*** Opening Given entries ***
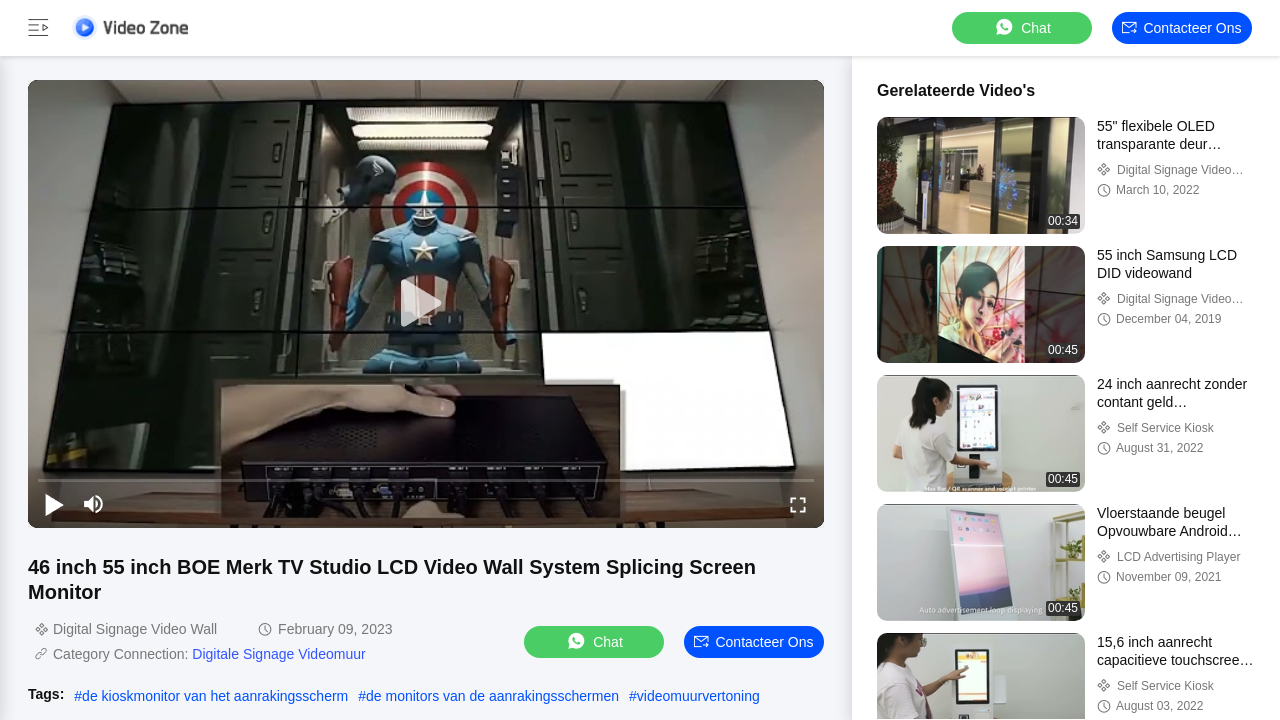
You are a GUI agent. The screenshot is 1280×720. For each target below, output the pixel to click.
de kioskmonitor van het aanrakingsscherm (215, 696)
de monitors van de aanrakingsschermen (492, 696)
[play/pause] (54, 504)
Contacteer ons (1181, 28)
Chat (1022, 27)
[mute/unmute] (94, 504)
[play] (426, 304)
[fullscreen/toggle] (798, 504)
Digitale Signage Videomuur (278, 654)
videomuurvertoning (698, 696)
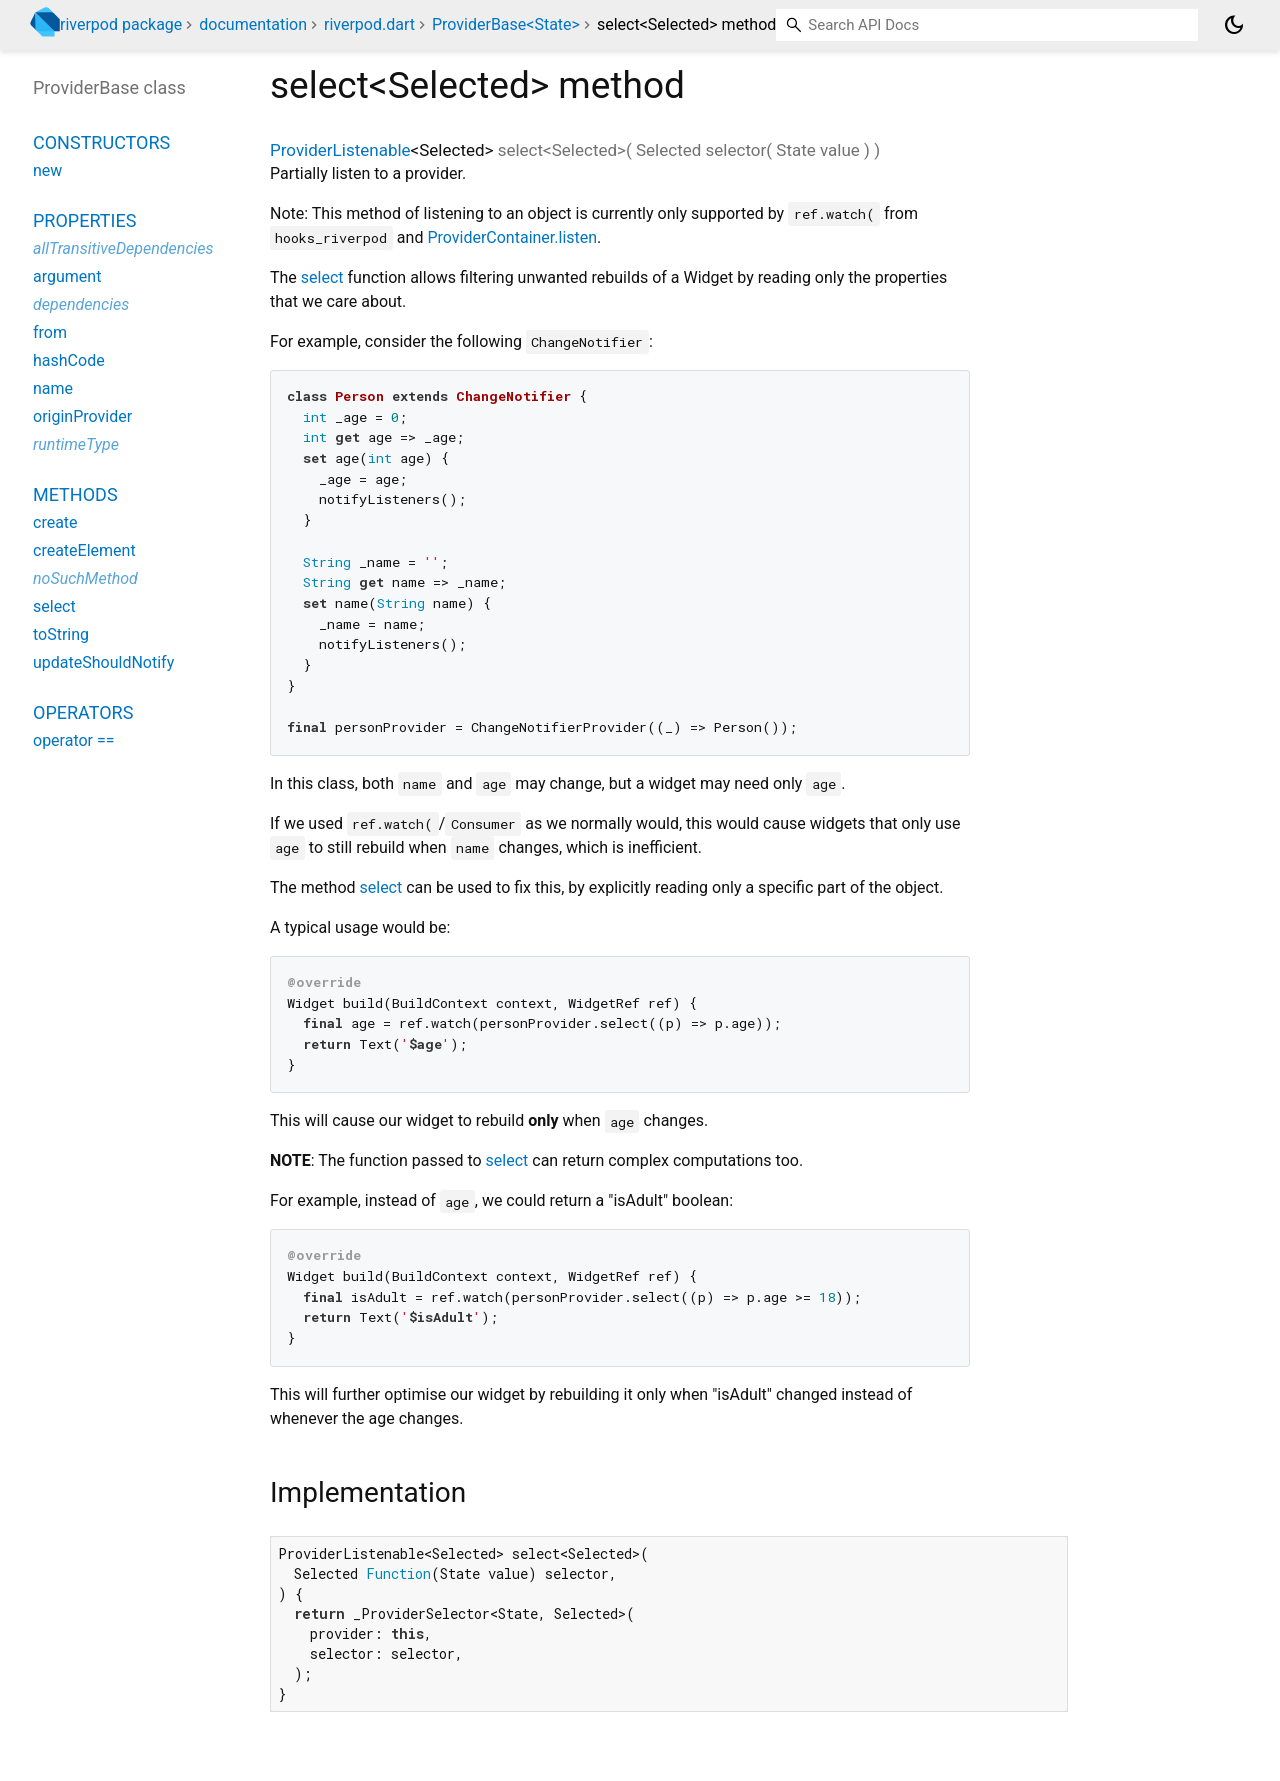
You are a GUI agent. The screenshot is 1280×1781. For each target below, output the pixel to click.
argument (67, 276)
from (50, 332)
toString (61, 634)
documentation (253, 24)
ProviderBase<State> (506, 24)
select (322, 277)
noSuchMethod (85, 578)
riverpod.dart (369, 24)
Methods (75, 494)
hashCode (69, 360)
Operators (83, 712)
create (55, 522)
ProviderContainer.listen (512, 237)
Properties (84, 220)
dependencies (81, 304)
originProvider (82, 416)
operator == (74, 740)
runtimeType (76, 444)
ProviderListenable (340, 150)
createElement (84, 550)
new (47, 170)
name (53, 388)
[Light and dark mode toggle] (1234, 25)
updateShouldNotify (103, 662)
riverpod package (121, 24)
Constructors (101, 142)
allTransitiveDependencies (123, 248)
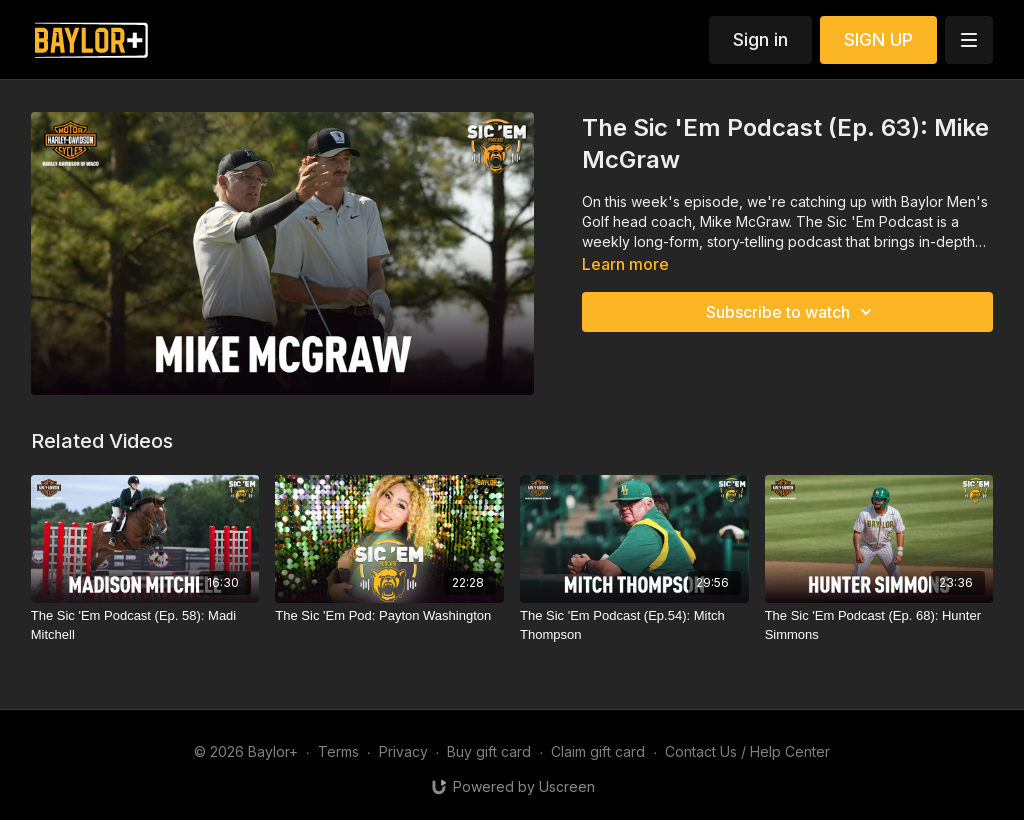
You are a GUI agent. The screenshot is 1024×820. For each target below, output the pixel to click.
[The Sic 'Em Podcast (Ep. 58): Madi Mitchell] (145, 625)
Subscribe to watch (792, 312)
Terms (338, 751)
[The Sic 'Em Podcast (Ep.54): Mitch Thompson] (634, 625)
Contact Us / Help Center (747, 751)
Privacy (403, 751)
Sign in (760, 39)
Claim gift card (598, 751)
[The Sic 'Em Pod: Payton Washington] (389, 616)
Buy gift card (489, 751)
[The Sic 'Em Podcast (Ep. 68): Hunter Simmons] (879, 625)
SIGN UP (878, 39)
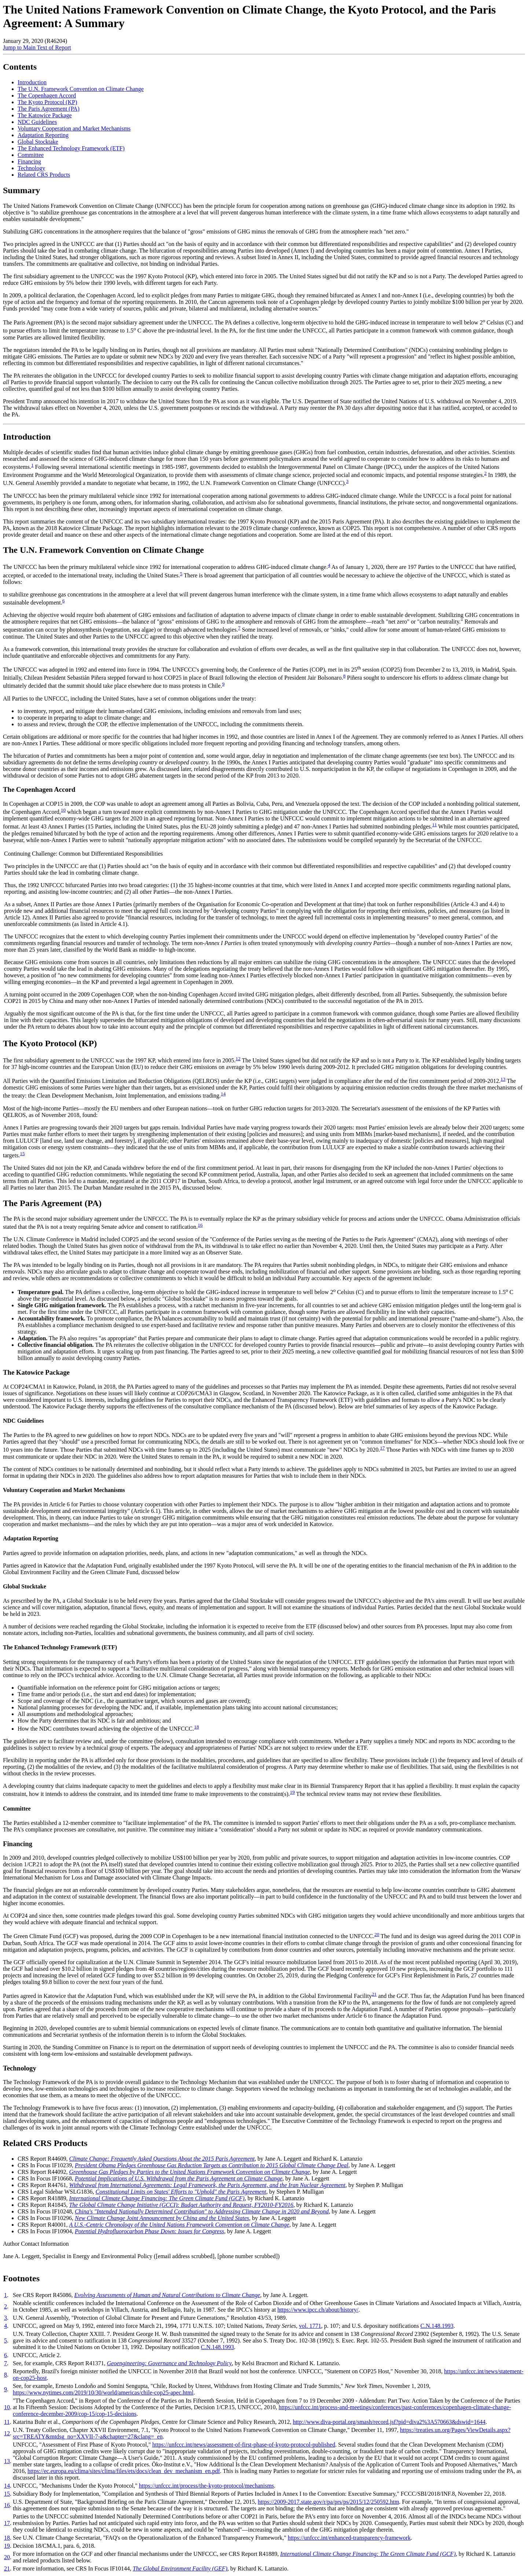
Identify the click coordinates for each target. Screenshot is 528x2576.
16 (200, 1225)
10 (63, 810)
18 (196, 1727)
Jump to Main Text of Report (37, 47)
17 (382, 1448)
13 (502, 1079)
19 (292, 1792)
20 (376, 1934)
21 (374, 1994)
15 (22, 1153)
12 (238, 1058)
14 (223, 1093)
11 (434, 824)
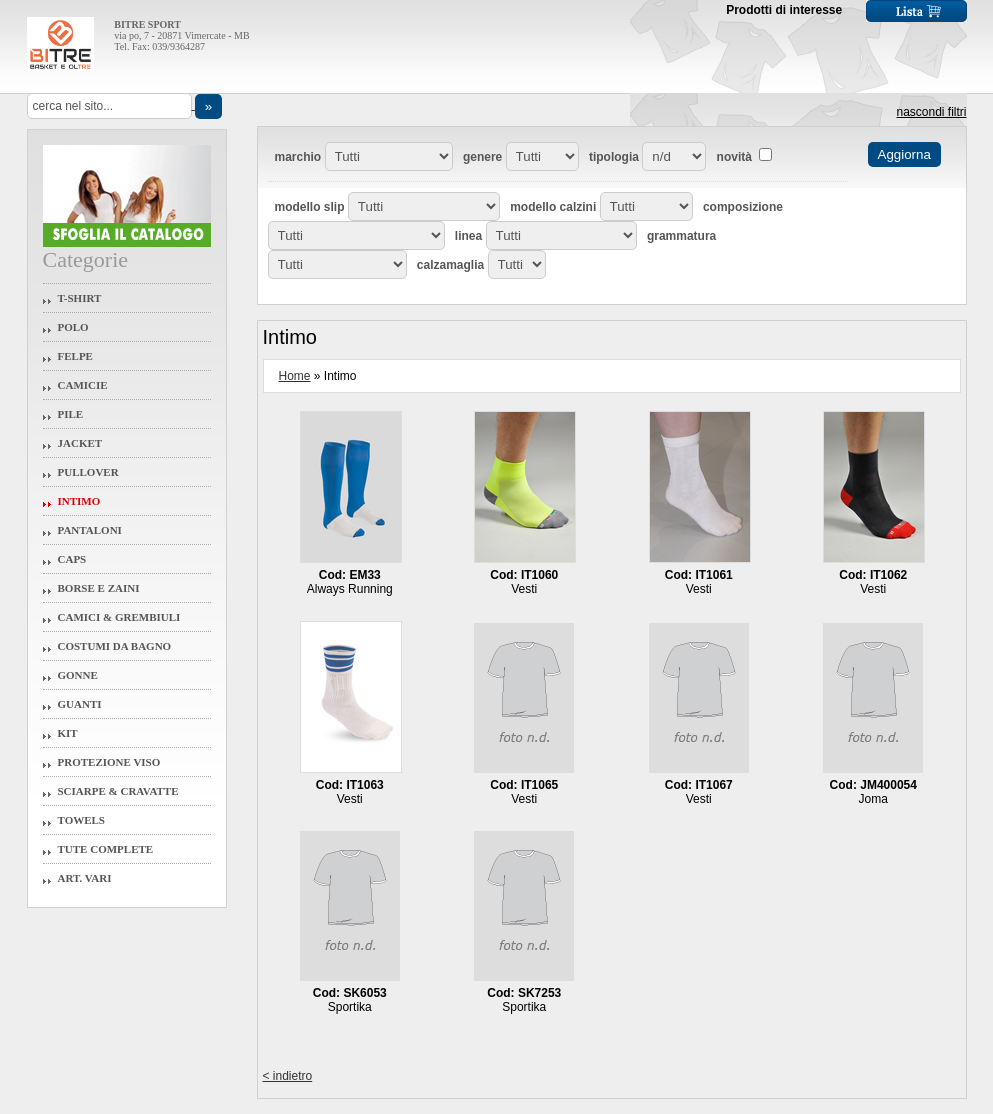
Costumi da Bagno (115, 646)
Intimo (79, 501)
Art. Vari (85, 878)
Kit (68, 733)
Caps (72, 559)
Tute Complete (106, 849)
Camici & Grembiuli (119, 617)
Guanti (80, 704)
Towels (82, 820)
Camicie (83, 385)
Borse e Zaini (99, 588)
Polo (73, 327)
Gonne (78, 675)
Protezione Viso (109, 762)
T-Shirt (80, 298)
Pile (71, 414)
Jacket (80, 443)
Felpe (75, 356)
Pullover (88, 472)
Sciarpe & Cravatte (118, 791)
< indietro (288, 1076)
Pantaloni (90, 530)
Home (295, 376)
*** Closing Given entries ***
• What to work on
Could the listing above be printed again in full, with every picture omitted?

• The completed task
You are a GUI agent. The screenshot is 1280×720. For each target below, output the pixel to click.
de kioskmonitor van het aanrakingsscherm (215, 696)
de monitors van de aanrakingsschermen (492, 696)
[play/pause] (54, 504)
Contacteer ons (1181, 28)
Chat (1022, 27)
[mute/unmute] (94, 504)
[play] (426, 304)
[fullscreen/toggle] (798, 504)
Digitale Signage Videomuur (278, 654)
videomuurvertoning (698, 696)
You are a GUI agent. The screenshot is 1280×1781. For each target below, output the pixel to click.
argument (67, 276)
from (50, 332)
toString (61, 634)
documentation (253, 24)
ProviderBase<State> (506, 24)
select (322, 277)
noSuchMethod (85, 578)
riverpod.dart (369, 24)
Methods (75, 494)
hashCode (69, 360)
Operators (83, 712)
create (55, 522)
ProviderContainer.listen (512, 237)
Properties (84, 220)
dependencies (81, 304)
originProvider (82, 416)
operator == (74, 740)
runtimeType (76, 444)
ProviderListenable (340, 150)
createElement (84, 550)
new (47, 170)
name (53, 388)
[Light and dark mode toggle] (1234, 25)
updateShouldNotify (103, 662)
riverpod package (121, 24)
Constructors (101, 142)
allTransitiveDependencies (123, 248)
You are a GUI agent. The screenshot is 1024×820. For each target below, output the pixel to click.
[The Sic 'Em Podcast (Ep. 58): Madi Mitchell] (145, 625)
Subscribe to watch (792, 312)
Terms (338, 751)
[The Sic 'Em Podcast (Ep.54): Mitch Thompson] (634, 625)
Contact Us / Help Center (747, 751)
Privacy (403, 751)
Sign in (760, 39)
Claim gift card (598, 751)
[The Sic 'Em Pod: Payton Washington] (389, 616)
Buy gift card (489, 751)
[The Sic 'Em Podcast (Ep. 68): Hunter Simmons] (879, 625)
SIGN UP (878, 39)
Identify the click coordinates for each target. Screenshot is 528x2576.
16 (200, 1225)
10 (63, 810)
18 (196, 1727)
Jump to Main Text of Report (37, 47)
17 (382, 1448)
13 (502, 1079)
19 (292, 1792)
20 (376, 1934)
21 (374, 1994)
15 (22, 1153)
12 (238, 1058)
14 (223, 1093)
11 (434, 824)
Costumi da Bagno (115, 646)
Intimo (79, 501)
Art. Vari (85, 878)
Kit (68, 733)
Caps (72, 559)
Tute Complete (106, 849)
Camici & Grembiuli (119, 617)
Guanti (80, 704)
Towels (82, 820)
Camicie (83, 385)
Borse e Zaini (99, 588)
Polo (73, 327)
Gonne (78, 675)
Protezione Viso (109, 762)
T-Shirt (80, 298)
Pile (71, 414)
Jacket (80, 443)
Felpe (75, 356)
Pullover (88, 472)
Sciarpe & Cravatte (118, 791)
< indietro (288, 1076)
Pantaloni (90, 530)
Home (295, 376)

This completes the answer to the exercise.